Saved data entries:
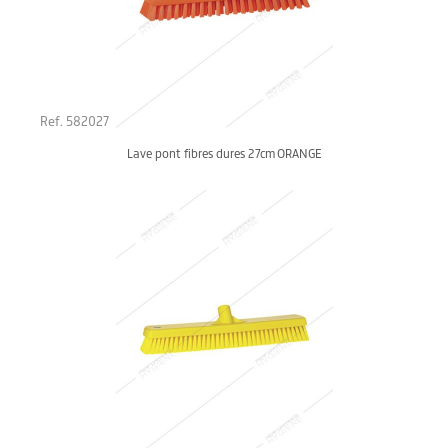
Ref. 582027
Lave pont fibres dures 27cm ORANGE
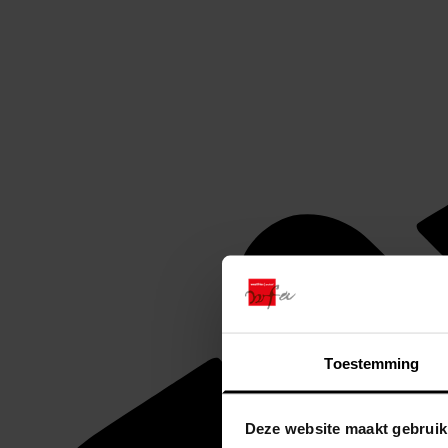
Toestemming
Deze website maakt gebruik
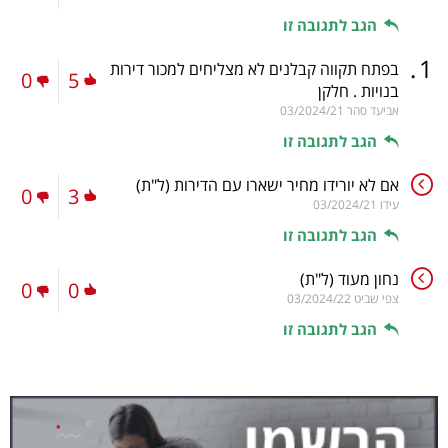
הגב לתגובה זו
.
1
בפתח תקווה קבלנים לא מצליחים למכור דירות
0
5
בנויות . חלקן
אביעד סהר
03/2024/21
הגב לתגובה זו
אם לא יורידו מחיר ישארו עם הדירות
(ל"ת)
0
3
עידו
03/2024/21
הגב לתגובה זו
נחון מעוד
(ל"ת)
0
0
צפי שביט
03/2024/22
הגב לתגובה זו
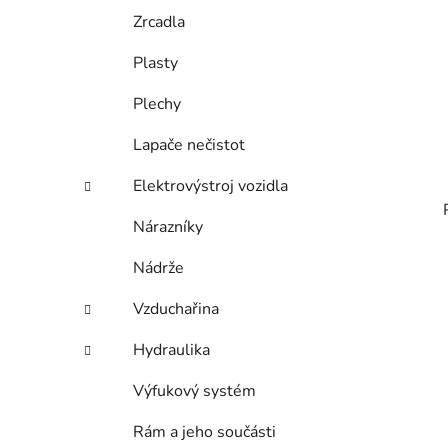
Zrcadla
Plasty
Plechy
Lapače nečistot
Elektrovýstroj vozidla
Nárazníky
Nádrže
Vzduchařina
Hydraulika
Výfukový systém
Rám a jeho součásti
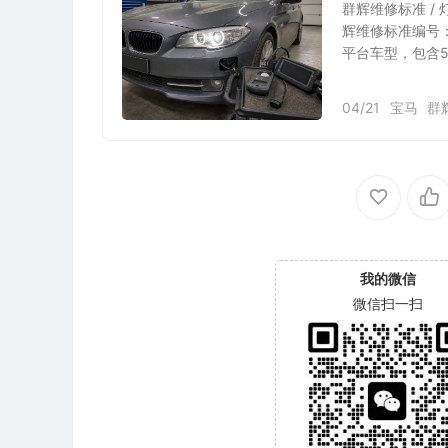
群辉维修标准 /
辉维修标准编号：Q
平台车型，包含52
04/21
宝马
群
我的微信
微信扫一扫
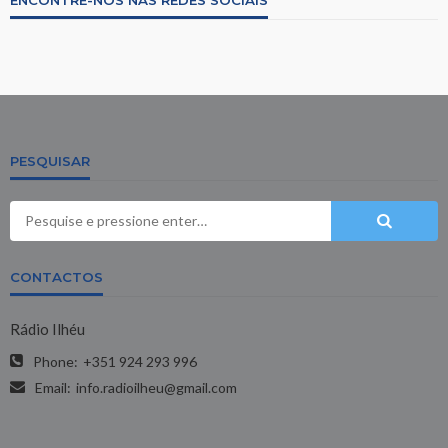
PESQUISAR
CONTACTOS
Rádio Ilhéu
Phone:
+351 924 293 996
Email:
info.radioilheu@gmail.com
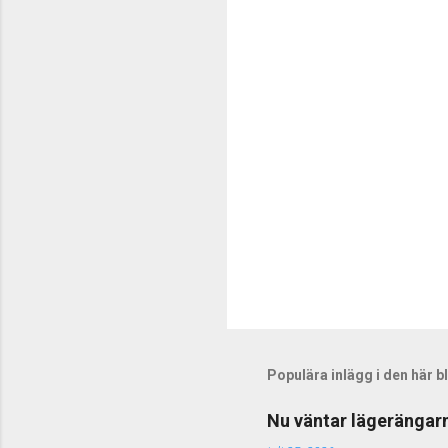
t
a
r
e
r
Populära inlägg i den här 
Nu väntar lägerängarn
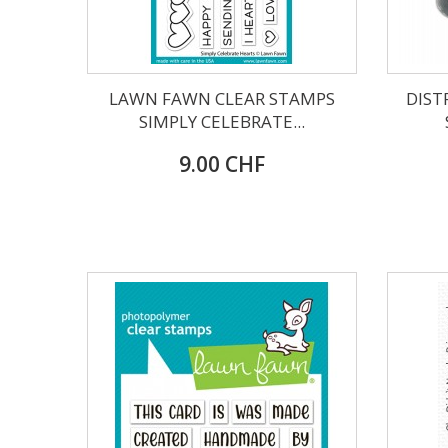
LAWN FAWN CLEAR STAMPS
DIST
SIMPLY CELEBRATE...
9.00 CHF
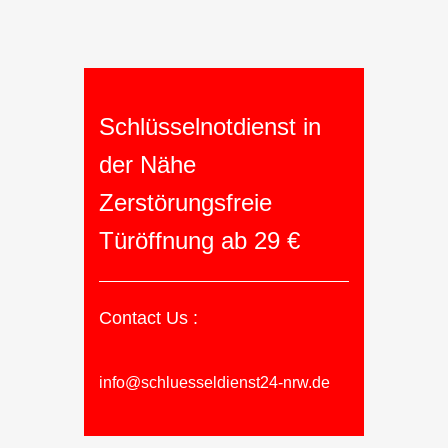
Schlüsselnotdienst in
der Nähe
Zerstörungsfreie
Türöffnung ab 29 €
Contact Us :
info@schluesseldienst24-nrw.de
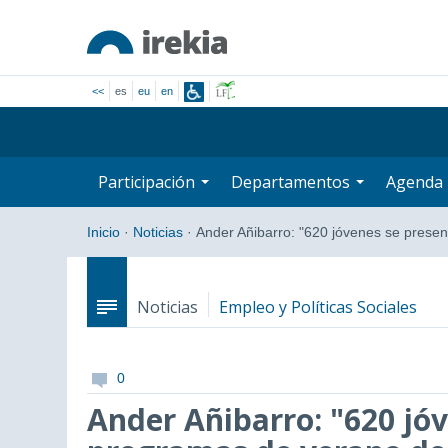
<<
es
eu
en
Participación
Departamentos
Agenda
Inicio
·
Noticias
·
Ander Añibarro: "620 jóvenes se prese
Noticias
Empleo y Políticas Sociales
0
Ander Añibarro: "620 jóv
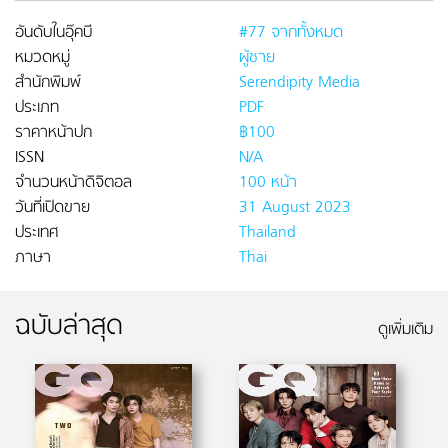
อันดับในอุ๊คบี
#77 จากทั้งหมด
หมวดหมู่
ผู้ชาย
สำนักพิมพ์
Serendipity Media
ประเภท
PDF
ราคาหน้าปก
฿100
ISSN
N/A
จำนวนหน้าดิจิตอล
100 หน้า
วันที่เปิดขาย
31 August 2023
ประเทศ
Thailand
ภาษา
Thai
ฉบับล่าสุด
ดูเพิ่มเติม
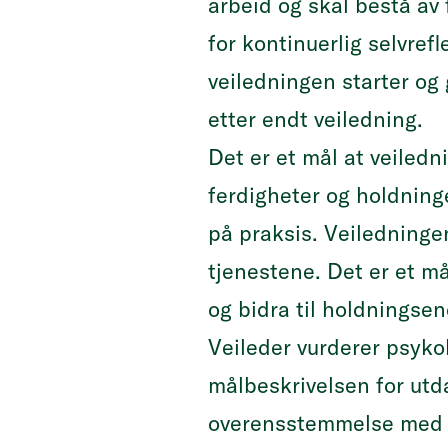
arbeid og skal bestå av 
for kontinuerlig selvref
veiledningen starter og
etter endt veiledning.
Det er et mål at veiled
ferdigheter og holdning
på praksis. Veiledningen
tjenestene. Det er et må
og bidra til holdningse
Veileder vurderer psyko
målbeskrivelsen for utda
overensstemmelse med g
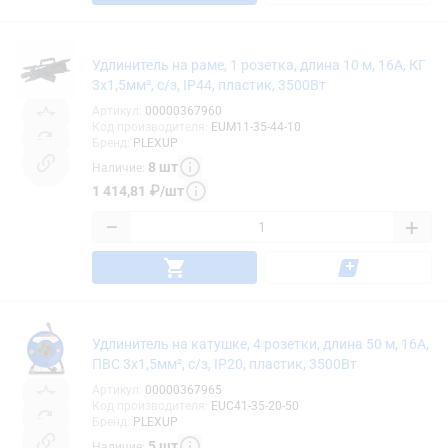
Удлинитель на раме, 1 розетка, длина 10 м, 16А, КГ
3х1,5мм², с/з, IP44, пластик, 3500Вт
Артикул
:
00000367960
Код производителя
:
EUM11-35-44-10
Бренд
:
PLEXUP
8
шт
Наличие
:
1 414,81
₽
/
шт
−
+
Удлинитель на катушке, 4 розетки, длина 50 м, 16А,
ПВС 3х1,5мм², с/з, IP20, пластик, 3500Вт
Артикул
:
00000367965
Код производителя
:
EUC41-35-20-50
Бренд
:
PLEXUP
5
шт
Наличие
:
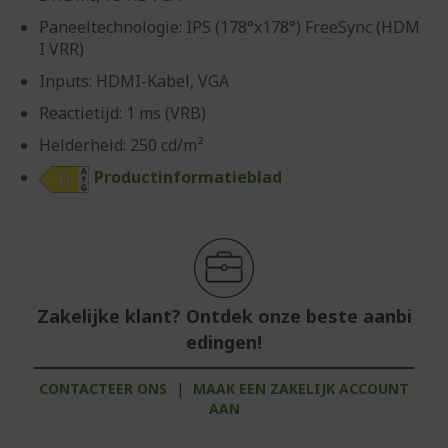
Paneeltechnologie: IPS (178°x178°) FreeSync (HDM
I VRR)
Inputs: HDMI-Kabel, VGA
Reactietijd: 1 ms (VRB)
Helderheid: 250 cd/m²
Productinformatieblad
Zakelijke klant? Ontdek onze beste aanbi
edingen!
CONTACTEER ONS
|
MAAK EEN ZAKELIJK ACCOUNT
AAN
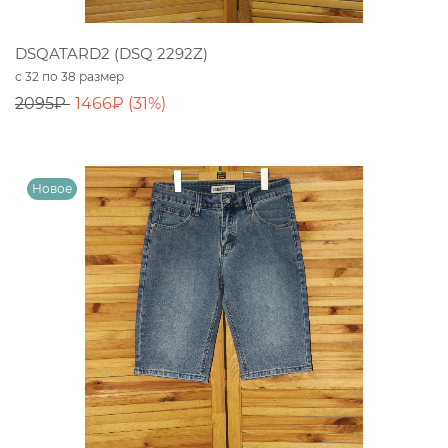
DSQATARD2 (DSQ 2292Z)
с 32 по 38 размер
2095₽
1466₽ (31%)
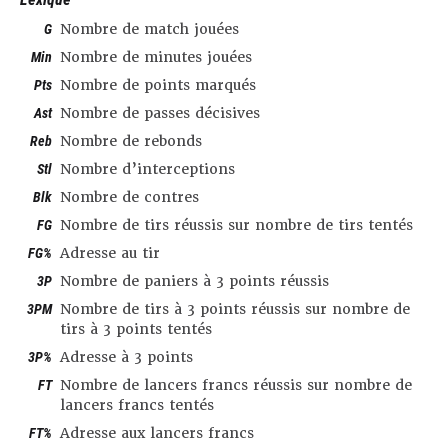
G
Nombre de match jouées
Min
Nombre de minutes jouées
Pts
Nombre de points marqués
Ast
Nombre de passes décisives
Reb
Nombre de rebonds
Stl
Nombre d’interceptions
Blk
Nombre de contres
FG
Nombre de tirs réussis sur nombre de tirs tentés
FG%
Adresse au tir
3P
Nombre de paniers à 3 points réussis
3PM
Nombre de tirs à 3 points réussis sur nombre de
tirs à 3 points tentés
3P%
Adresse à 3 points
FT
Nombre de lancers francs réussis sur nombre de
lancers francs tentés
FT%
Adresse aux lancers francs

### [WHAT NEEDS TO BE DONE]
Every record gets retyped exactly; no picture goes into the copy.

### [SOLUTION TO THE EXERCISE]
Ref. 582027
Lave pont fibres dures 27cm ORANGE
Toestemming
Deze website maakt gebruik
הגב לתגובה זו
.
1
בפתח תקווה קבלנים לא מצליחים למכור דירות
0
5
בנויות . חלקן
אביעד סהר
03/2024/21
הגב לתגובה זו
אם לא יורידו מחיר ישארו עם הדירות
(ל"ת)
0
3
עידו
03/2024/21
הגב לתגובה זו
נחון מעוד
(ל"ת)
0
0
צפי שביט
03/2024/22
הגב לתגובה זו
Zrcadla
Plasty
Plechy
Lapače nečistot
Elektrovýstroj vozidla
Nárazníky
Nádrže
Vzduchařina
Hydraulika
Výfukový systém
Rám a jeho součásti
群辉维修标准 /
辉维修标准编号：Q
平台车型，包含52
04/21
宝马
群
我的微信
微信扫一扫
PESQUISAR
CONTACTOS
Rádio Ilhéu
Phone:
+351 924 293 996
Email:
info.radioilheu@gmail.com
t
a
r
e
r
Populära inlägg i den här 
Nu väntar lägerängarn
LAWN FAWN CLEAR STAMPS
DIST
SIMPLY CELEBRATE...
9.00 CHF
Schlüsselnotdienst in
der Nähe
Zerstörungsfreie
Türöffnung ab 29 €
Contact Us :
info@schluesseldienst24-nrw.de
<<
es
eu
en
Participación
Departamentos
Agenda
Inicio
·
Noticias
·
Ander Añibarro: "620 jóvenes se prese
Noticias
Empleo y Políticas Sociales
0
Ander Añibarro: "620 jóv
อันดับในอุ๊คบี
#77 จากทั้งหมด
หมวดหมู่
ผู้ชาย
สำนักพิมพ์
Serendipity Media
ประเภท
PDF
ราคาหน้าปก
฿100
ISSN
N/A
จำนวนหน้าดิจิตอล
100 หน้า
วันที่เปิดขาย
31 August 2023
ประเทศ
Thailand
ภาษา
Thai
ฉบับล่าสุด
ดูเพิ่มเติม
arbeid og skal bestå av 
for kontinuerlig selvref
veiledningen starter og
etter endt veiledning.
Det er et mål at veiled
ferdigheter og holdning
på praksis. Veiledningen
tjenestene. Det er et må
og bidra til holdningse
Veileder vurderer psyko
målbeskrivelsen for utda
overensstemmelse med g
Удлинитель на раме, 1 розетка, длина 10 м, 16А, КГ
3х1,5мм², с/з, IP44, пластик, 3500Вт
Артикул
:
00000367960
Код производителя
:
EUM11-35-44-10
Бренд
:
PLEXUP
8
шт
Наличие
:
1 414,81
₽
/
шт
−
+
Удлинитель на катушке, 4 розетки, длина 50 м, 16А,
ПВС 3х1,5мм², с/з, IP20, пластик, 3500Вт
Артикул
:
00000367965
Код производителя
:
EUC41-35-20-50
Бренд
:
PLEXUP
5
шт
Наличие
:
Paneeltechnologie: IPS (178°x178°) FreeSync (HDM
I VRR)
Inputs: HDMI-Kabel, VGA
Reactietijd: 1 ms (VRB)
Helderheid: 250 cd/m²
Productinformatieblad
Zakelijke klant? Ontdek onze beste aanbi
edingen!
CONTACTEER ONS
|
MAAK EEN ZAKELIJK ACCOUNT
AAN
DSQATARD2 (DSQ 2292Z)
с 32 по 38 размер
2095₽
1466₽ (31%)
G
Nombre de match jouées
Min
Nombre de minutes jouées
Pts
Nombre de points marqués
Ast
Nombre de passes décisives
Reb
Nombre de rebonds
Stl
Nombre d’interceptions
Blk
Nombre de contres
FG
Nombre de tirs réussis sur nombre de tirs tentés
FG%
Adresse au tir
3P
Nombre de paniers à 3 points réussis
3PM
Nombre de tirs à 3 points réussis sur nombre de
tirs à 3 points tentés
3P%
Adresse à 3 points
FT
Nombre de lancers francs réussis sur nombre de
lancers francs tentés
FT%
Adresse aux lancers francs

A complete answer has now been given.